"Bei der Operation setzt die Medizin bislang auf Standardimplantate", erklärt der Ingenieurwissenschaftler Professor Stefan Diebels von der Universität des Saarlandes. Eine Schiene in Standardgrößen wird mit den Knochenstücken verschraubt. Wie viele Schrauben der Chirurg verwendet und wo diese platziert werden, entscheidet er aufgrund seiner Erfahrungswerte.
Eine neue Therapie, die an den individuellen Bruch angepasst ist, kann die Heilung verbessern und gefürchtete Komplikationen vermeiden: Das Verfahren haben Professor Diebels und Michael Roland gemeinsam mit den Informatikern Professor Philipp Slusallek und Tim Dahmen an der Universität des Saarlandes und am DFKI entwickelt. Zusammengearbeitet haben sie dabei mit Medizinern der Universität Witten/Herdecke und Partnern aus der Wirtschaft.
Die Forscher können jedem Patienten und jeder Patientin das eigene Implantat maßangefertigt auf den gebrochenen Knochen "schneidern". Sämtliche Prozesse von der automatischen Auswertung der Computertomographie-Aufnahmen bis zum fertigen Implantat aus dem 3D-Drucker haben sie so abgestimmt, dass der Patient oder die Patientin nach wenigen Tagen, sobald das Bein soweit abgeschwollen ist, operiert werden kann. So heilt der Bruch schneller und es kann besser zusammenwachsen, was zusammengehört.
"Mediziner können unser Verfahren nutzen, um die besten Behandlungsoptionen zu bewerten", erklärt Professor Philipp Slusallek. Mit bildgebenden Verfahren und Simulationen machen er und seine Arbeitsgruppe hierzu Belastungsmuster sichtbar und anschaulich.
Hierfür werteten die Informatiker zahlreiche Computertomographie-Datensätze echter Brüche aus: Sie brachten dem Computer bei, auf den Aufnahmen wie ein erfahrener Chirurg Gewebe, Luft, Metall oder störende Artefakte zu unterscheiden.
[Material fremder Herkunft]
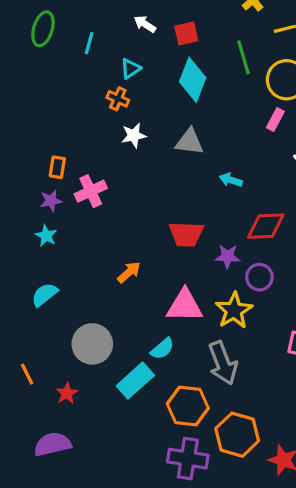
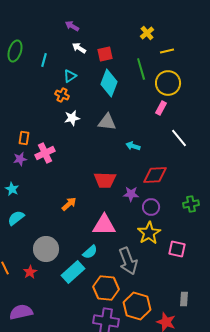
cyan star: (46, 236) -> (12, 189), moved
yellow star: (234, 310) -> (149, 233), moved
red star: (67, 393) -> (30, 272), moved

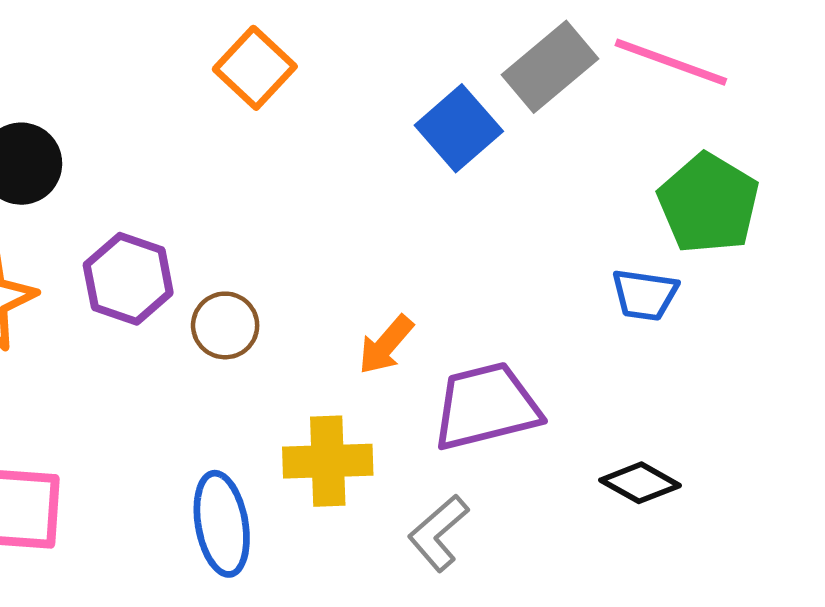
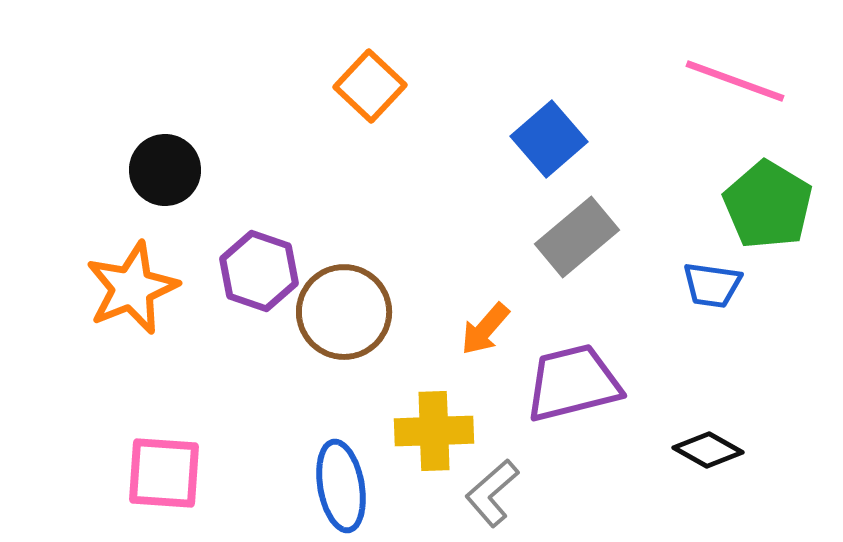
gray rectangle: (550, 67) -> (577, 237), moved
brown circle: (225, 325) -> (344, 312), size x1.6
gray L-shape: (438, 533) -> (492, 493), moved

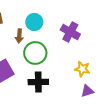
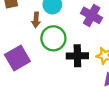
black cross: (38, 82) -> (77, 56), moved

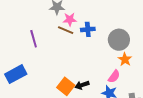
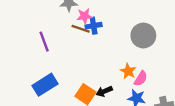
blue cross: (88, 29) -> (94, 26), moved
orange star: (125, 59) -> (128, 71), moved
blue rectangle: (16, 74) -> (45, 85), moved

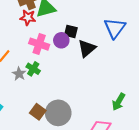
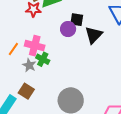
pink cross: (39, 44) -> (35, 46), moved
brown square: (38, 112) -> (26, 91), moved

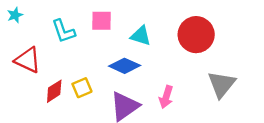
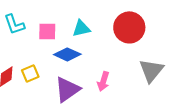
pink square: (102, 21) -> (47, 31), moved
cyan triangle: (141, 36) -> (81, 28), turned -30

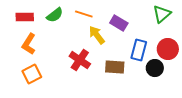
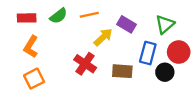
orange line: (84, 14) -> (89, 15), turned -30
green triangle: (162, 14) -> (165, 24), moved
yellow arrow: (97, 35) -> (103, 37), turned 84

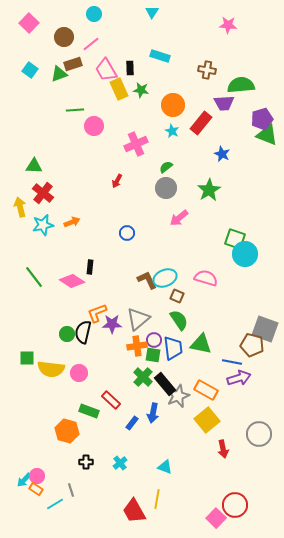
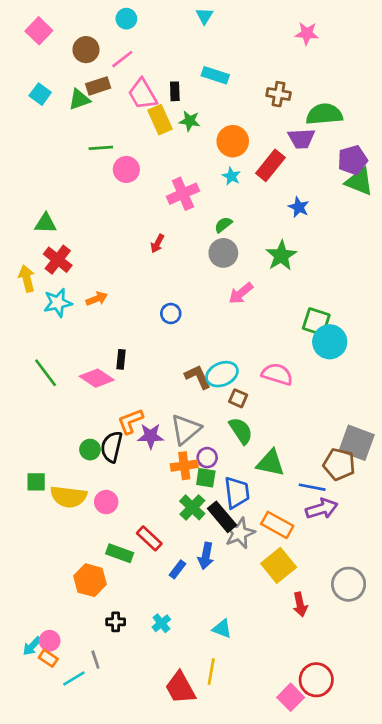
blue trapezoid: (173, 348) -> (237, 493), moved

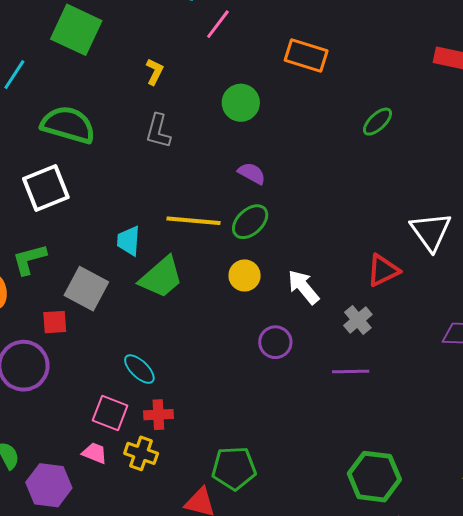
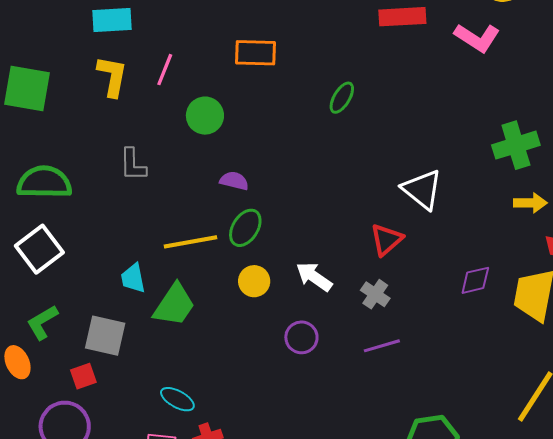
pink line: (218, 24) -> (165, 70), moved
yellow L-shape: (155, 72) -> (112, 76), moved, size x1.6

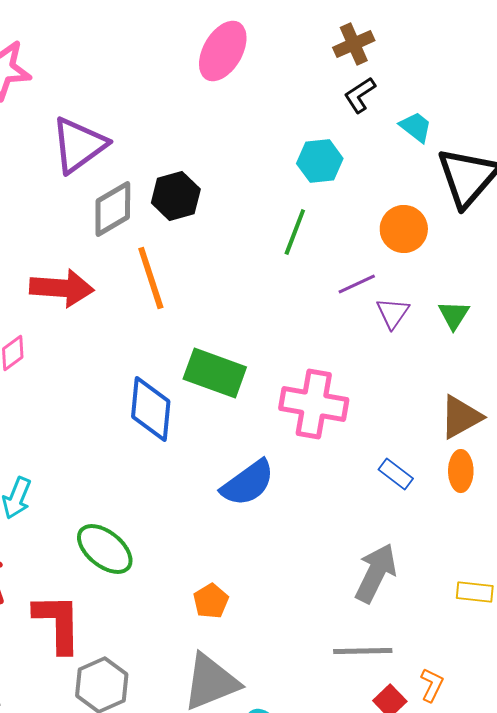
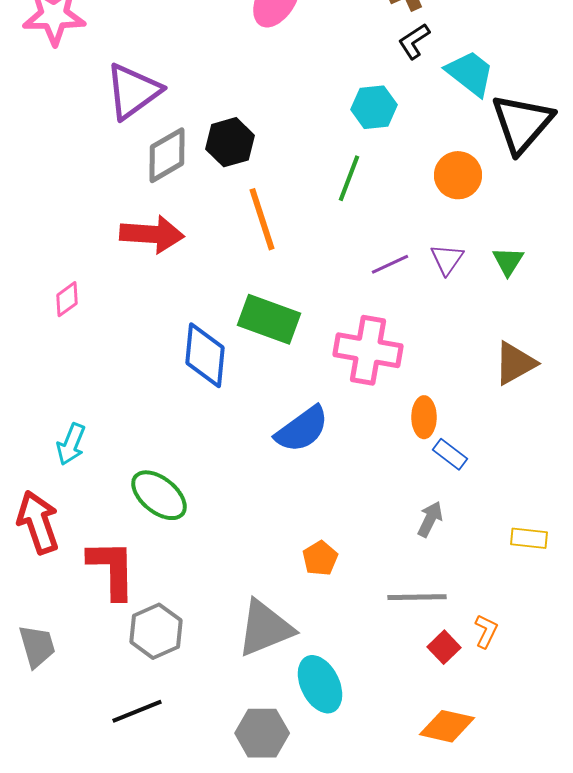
cyan trapezoid: (416, 127) -> (470, 73), size x1.5
orange line: (151, 278) -> (262, 219), moved
purple line: (357, 284) -> (390, 264), moved
red arrow: (62, 288) -> (152, 234), moved
orange ellipse: (461, 471) -> (424, 417), moved
blue rectangle: (396, 474) -> (450, 454), moved
gray arrow: (376, 573) -> (430, 519), size x0.6
orange pentagon: (211, 601) -> (320, 558), moved

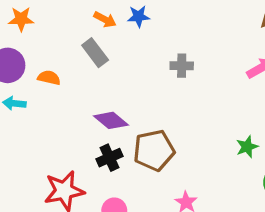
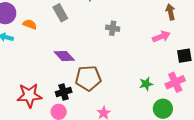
black cross: (109, 158) -> (64, 92), moved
Flankierend sammelten die Ingenieure in einer Vielzahl von Versuchen und Ganganalysen Belastungsdaten echter Knochen, die erst gebrochen und dann im Versuchsstand vielfältig belastet wurden.
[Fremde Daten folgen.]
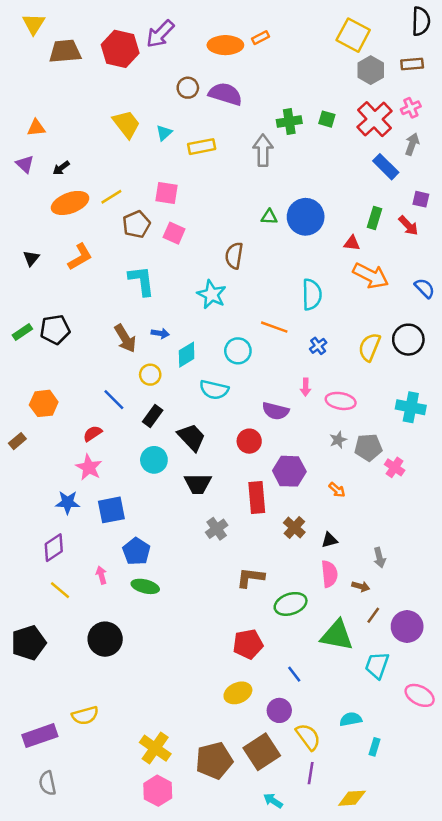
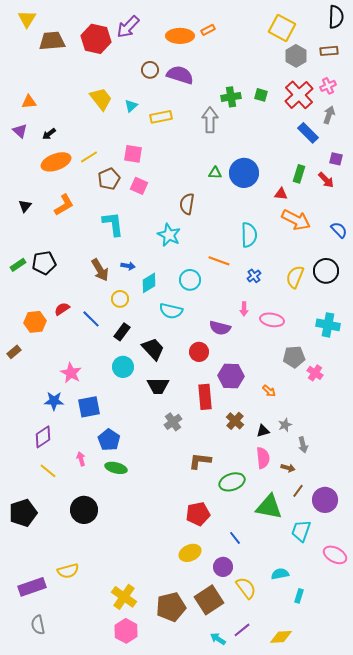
red semicircle: (93, 434) -> (62, 309), moved
gray star: (338, 440) -> (285, 425), moved
purple line: (311, 773) -> (242, 630), moved, turned 42

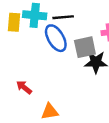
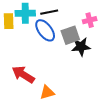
red arrow: (24, 87) -> (23, 74), size x1.6

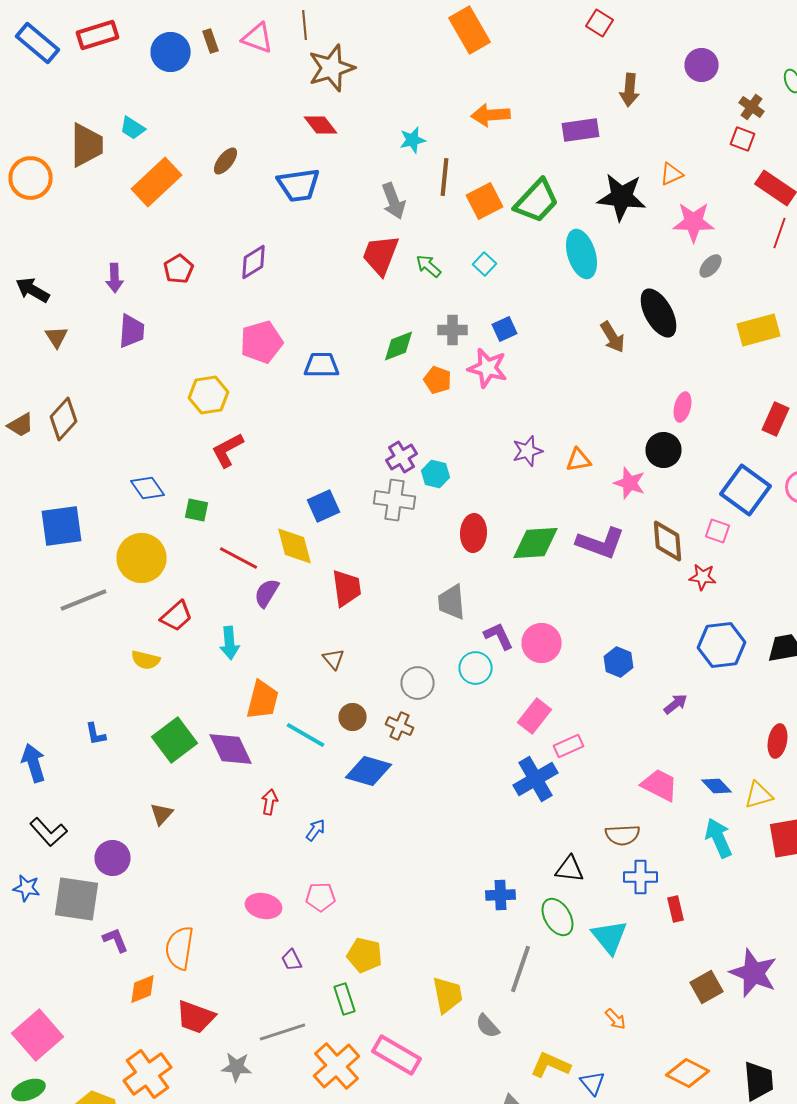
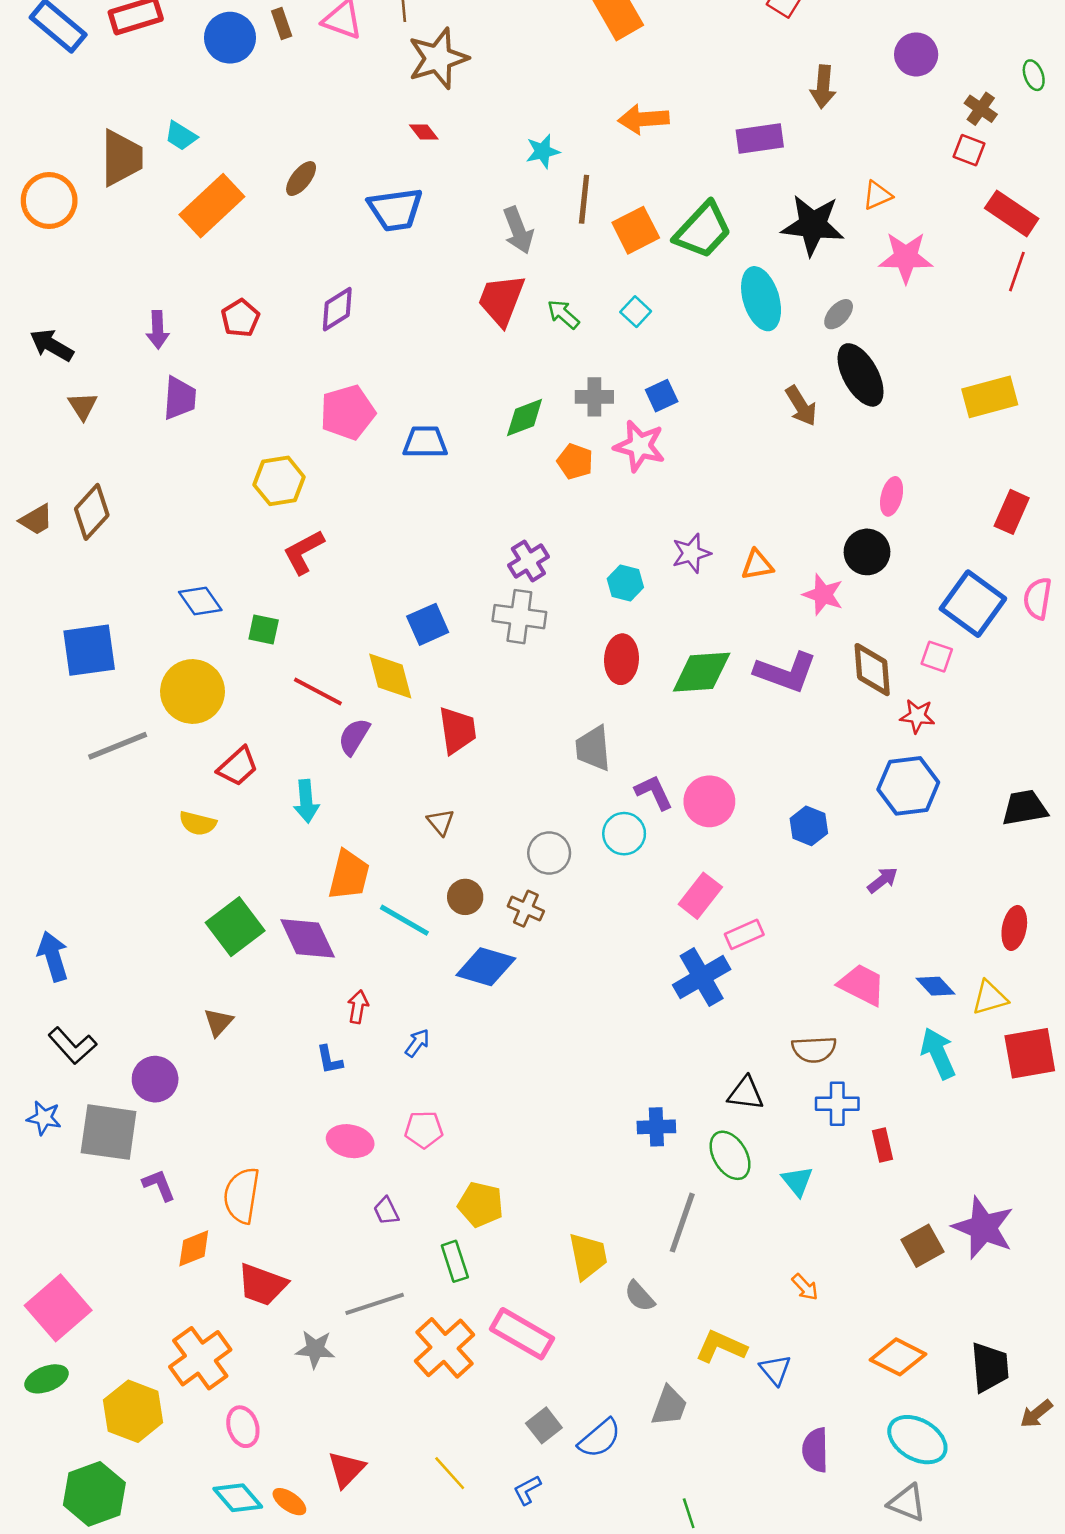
red diamond: (320, 125) -> (424, 132), size x0.7
gray ellipse: (710, 266) -> (839, 314), moved
cyan hexagon: (436, 474) -> (625, 583), moved
blue hexagon: (722, 645) -> (908, 786), moved
blue L-shape: (96, 734) -> (329, 1060), moved
cyan triangle: (610, 937) -> (797, 1181), size x0.7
"Um die im Implantat und in der Knochenstruktur auftretenden Spannungen und Dehnungen zu berechnen, entwickeln wir Simulationsverfahren, die altbekannte Finite-Elemente-Methoden effizient auf aktueller Hardware implementieren und mit neuartigen Verfahren des Maschinellen Lernens kombinieren", erklärt der promovierte Informatiker Tim Dahmen. Mit den Erkenntnissen trainierten sie neuronale Netze und überführten alles in simulationstaugliche 3D-Modelle, an denen die Belastungsverteilung sichtbar wird.
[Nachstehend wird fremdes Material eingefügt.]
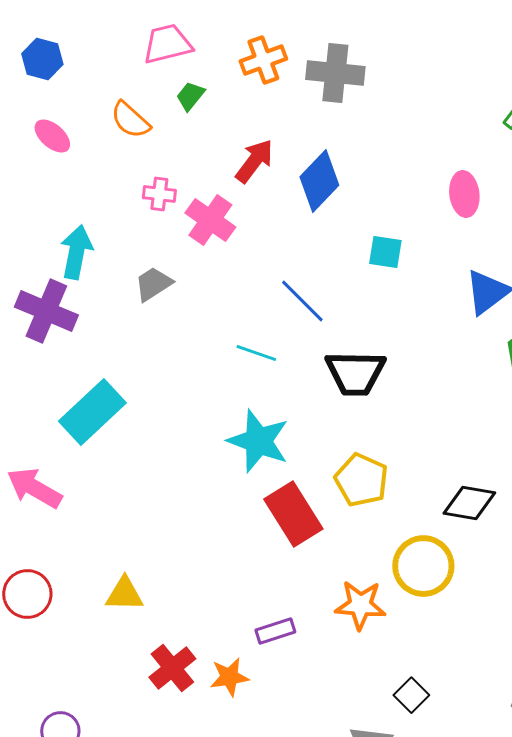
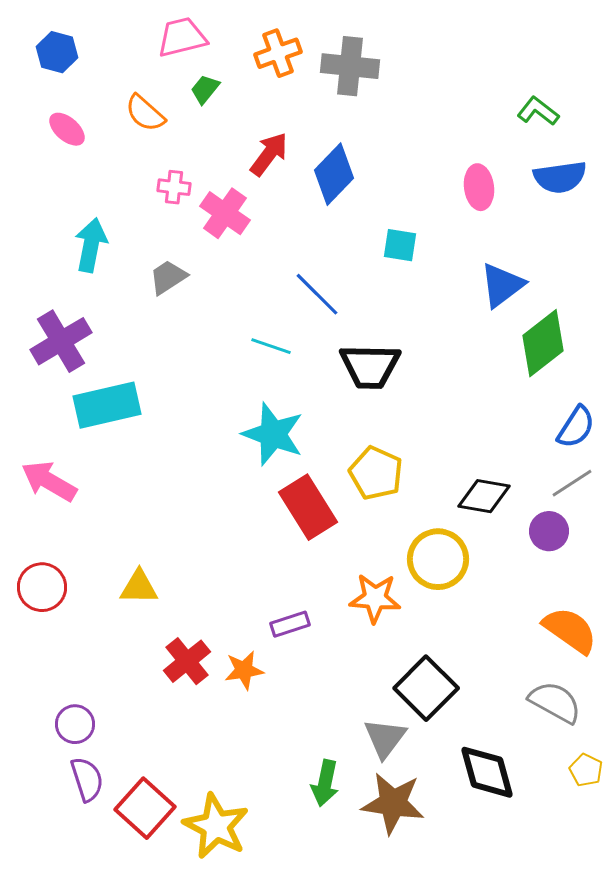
purple cross: (46, 311) -> (61, 341), moved, turned 36
cyan rectangle: (92, 412) -> (107, 405), turned 30
black square: (411, 695) -> (426, 688), size x1.8

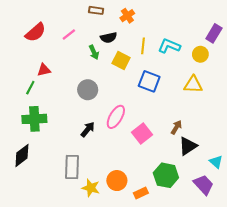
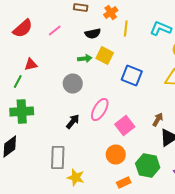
yellow line: (143, 46) -> (126, 28), moved
cyan L-shape: (169, 46) -> (161, 28), moved
green arrow: (94, 52) -> (85, 58), moved, turned -72
orange circle: (117, 181) -> (116, 154), moved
Das Team interessierte vor allem, was bei Belastung im Frakturspalt passiert: Um zu heilen, braucht der Knochen hier eine gewisse Belastung, sonst fehlt der Wachstumsanreiz. Zu viel aber schadet. "Im Frakturspalt müssen Mikrobewegungen erfolgen können. Also muss das Implantat so gestaltet sein, dass ein genau austariertes Spiel möglich ist", sagt Tim Dahmen.
Die Simulationen werden durch Künstliche Intelligenz ergänzt, die eine schnelle und automatisierte Auswertung der Modelle unterstützt. So können jetzt Brüche und Implantate individuell auf Belastbarkeit an den kritischen Stellen überprüft und so das ideal geformte Implantat berechnet werden, dass dann 3D-gedruckt werden kann.